Hacker News new | ask | show | jobs
by camus 4653 days ago
Actually, Scala core is pretty small. What you think as operators are methods. What you call case classes is pattern matching , one of the most powerfull feature of Scala along with Actors.

> lots of additional syntax for collection manipulation

Actually using collections in Scala is far more easier than in Java

And i'm not even talking about XML parsing... where you would write 30 lines in java you'll write one liners in Scala. Guess which one is easier to read...

Scala promotes immutability that make code sane.

Scala promotes recursion over loops that makes the code elegant.

Scala promotes experimentation through its REPL.

Scala saves you writing 75% of the java boilerplate, thus promotes maintainable applications.

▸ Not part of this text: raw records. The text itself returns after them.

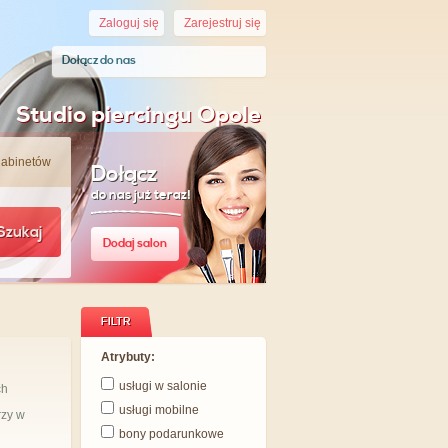
Zaloguj się
Zarejestruj się
Dołącz do nas
Studio piercingu Opole
gabinetów
Dołącz
do nas już teraz!
Szukaj
Dodaj salon
FILTR
Atrybuty:
usługi w salonie
ch
usługi mobilne
rzy w
bony podarunkowe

Scala looking much like Java is a deception but also an necessity for compatibility which Java libs. but the syntax has a total different meaning . That's the genius of Scala. Scala is the guy looking outside the box when Java is trapped in Cargo Culting.

Scala is the future of the JVM.

2 comments

This post comes across like you're incredibly ideologically invested in Scala. I'd suggest that 'the future of computing' in any dimension will take a lot more from practicality and a lot less from theory or ideology.

Specifically, the point about encouraging recursion for more 'elegance' kinda bugs me there. Recursion is more of a natural fit than loops when walking a tree or graph, and is less so when iterating a list, set or map. It's about practicality.

If you're very interested in aesthetics, you'll never like java or even not-hate it. And that's ok.

> Scala looking much like Java is a deception but also an necessity for compatibility which Java libs.

The fact that Scala can look a lot like Java is more for compatibility with Java devs; the code could look a lot different (and idiomatic Scala does) and still be compatible with Scala libs, but supporting code that is familiar to Java devs eases the learning process and encourages adoption.